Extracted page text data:
+---+
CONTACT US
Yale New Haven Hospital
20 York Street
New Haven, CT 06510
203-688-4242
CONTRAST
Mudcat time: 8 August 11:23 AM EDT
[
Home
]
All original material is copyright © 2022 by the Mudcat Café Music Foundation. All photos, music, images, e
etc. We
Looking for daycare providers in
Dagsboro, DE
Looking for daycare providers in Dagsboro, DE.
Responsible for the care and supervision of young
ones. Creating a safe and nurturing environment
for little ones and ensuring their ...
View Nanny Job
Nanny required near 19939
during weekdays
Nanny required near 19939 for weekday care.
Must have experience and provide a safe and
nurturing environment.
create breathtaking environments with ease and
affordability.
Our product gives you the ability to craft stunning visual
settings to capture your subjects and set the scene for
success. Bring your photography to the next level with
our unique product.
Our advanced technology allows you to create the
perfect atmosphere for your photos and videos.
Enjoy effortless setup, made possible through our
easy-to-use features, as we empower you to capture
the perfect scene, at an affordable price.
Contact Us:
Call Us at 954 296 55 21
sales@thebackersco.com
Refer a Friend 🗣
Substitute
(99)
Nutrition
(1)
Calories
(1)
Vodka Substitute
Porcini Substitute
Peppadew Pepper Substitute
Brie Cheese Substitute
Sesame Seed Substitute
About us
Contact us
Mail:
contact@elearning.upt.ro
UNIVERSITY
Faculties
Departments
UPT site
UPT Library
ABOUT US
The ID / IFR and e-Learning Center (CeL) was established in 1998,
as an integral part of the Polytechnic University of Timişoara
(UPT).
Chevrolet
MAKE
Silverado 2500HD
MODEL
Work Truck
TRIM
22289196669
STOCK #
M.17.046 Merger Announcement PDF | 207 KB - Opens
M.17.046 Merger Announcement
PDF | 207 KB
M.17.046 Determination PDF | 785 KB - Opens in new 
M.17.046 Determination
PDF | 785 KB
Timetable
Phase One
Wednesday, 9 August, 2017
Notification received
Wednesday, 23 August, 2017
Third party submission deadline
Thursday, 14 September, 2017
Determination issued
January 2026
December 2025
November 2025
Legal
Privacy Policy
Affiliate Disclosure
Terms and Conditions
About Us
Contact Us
+---+
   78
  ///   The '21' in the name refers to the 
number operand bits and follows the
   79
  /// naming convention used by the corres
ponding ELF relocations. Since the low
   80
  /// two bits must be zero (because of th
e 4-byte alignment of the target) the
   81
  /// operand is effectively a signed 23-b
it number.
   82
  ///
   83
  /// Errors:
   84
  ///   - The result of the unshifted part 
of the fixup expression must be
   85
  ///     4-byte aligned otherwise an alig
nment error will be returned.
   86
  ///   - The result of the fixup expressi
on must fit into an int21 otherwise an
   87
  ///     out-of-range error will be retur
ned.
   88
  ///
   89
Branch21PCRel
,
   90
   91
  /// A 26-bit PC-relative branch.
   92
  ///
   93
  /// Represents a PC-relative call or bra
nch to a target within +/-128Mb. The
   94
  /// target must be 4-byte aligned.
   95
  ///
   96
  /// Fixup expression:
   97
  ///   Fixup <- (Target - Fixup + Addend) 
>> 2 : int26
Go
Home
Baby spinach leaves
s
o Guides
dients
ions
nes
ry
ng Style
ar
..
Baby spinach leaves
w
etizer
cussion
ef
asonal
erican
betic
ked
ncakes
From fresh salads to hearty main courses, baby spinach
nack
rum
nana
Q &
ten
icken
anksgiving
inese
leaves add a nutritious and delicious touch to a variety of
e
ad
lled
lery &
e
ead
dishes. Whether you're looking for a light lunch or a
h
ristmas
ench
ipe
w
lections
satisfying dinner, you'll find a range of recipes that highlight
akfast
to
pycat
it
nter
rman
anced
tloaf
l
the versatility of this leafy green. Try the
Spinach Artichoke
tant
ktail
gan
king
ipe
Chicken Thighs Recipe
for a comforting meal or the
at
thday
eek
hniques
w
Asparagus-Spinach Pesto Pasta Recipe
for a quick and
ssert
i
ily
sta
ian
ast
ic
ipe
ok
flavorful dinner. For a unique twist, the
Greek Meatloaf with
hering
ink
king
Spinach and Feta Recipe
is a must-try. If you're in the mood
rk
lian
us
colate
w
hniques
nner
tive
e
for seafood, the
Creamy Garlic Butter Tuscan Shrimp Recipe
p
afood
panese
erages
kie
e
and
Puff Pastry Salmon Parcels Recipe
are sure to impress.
+---+
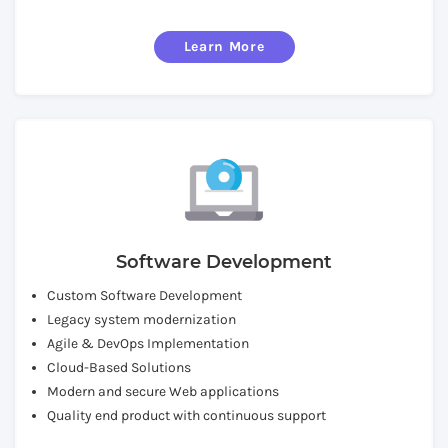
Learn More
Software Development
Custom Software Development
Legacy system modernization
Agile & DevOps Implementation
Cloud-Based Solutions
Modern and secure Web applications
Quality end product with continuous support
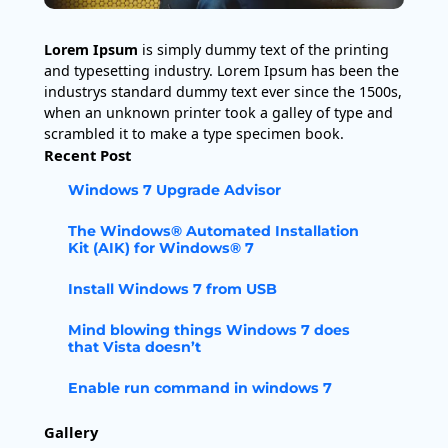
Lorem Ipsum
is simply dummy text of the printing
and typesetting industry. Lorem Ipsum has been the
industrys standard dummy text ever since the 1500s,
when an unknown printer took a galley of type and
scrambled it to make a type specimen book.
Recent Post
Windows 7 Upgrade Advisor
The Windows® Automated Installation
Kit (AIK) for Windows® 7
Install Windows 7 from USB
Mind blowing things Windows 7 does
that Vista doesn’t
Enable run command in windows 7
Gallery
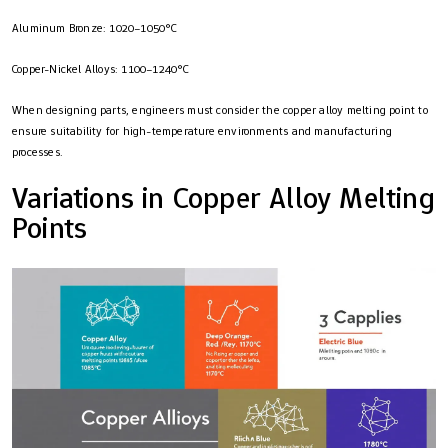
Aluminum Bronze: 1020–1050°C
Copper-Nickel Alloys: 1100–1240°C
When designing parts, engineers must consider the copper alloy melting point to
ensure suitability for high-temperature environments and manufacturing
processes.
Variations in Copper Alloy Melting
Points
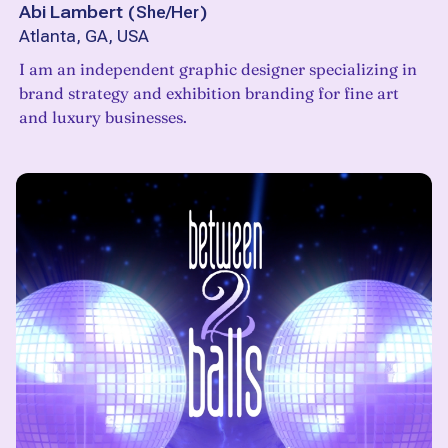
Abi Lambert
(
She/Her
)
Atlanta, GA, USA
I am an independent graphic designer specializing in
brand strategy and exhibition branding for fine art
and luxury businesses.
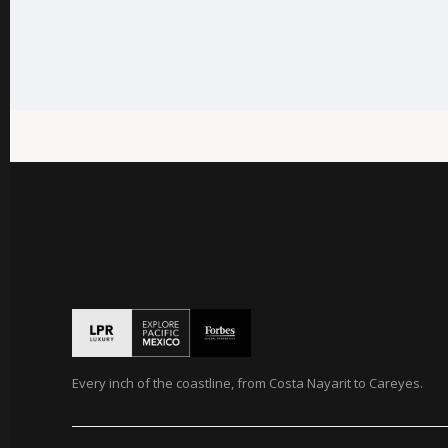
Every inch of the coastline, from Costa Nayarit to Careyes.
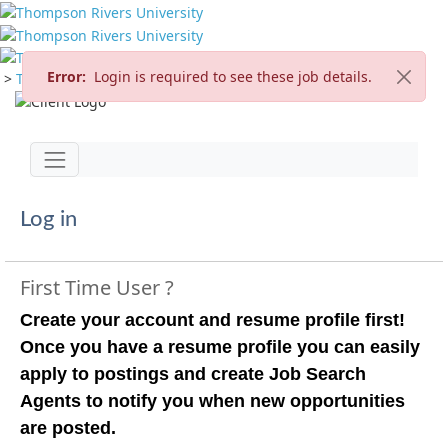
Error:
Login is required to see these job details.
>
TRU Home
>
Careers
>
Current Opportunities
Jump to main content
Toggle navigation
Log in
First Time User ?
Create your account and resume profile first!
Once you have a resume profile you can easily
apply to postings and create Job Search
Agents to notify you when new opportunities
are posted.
+---+
- [TASK STATEMENT]
Each line of the entries above that has the word "profile" is to be copied.

- [ANSWER FOR THE TASK]
Create your account and resume profile first!
Once you have a resume profile you can easily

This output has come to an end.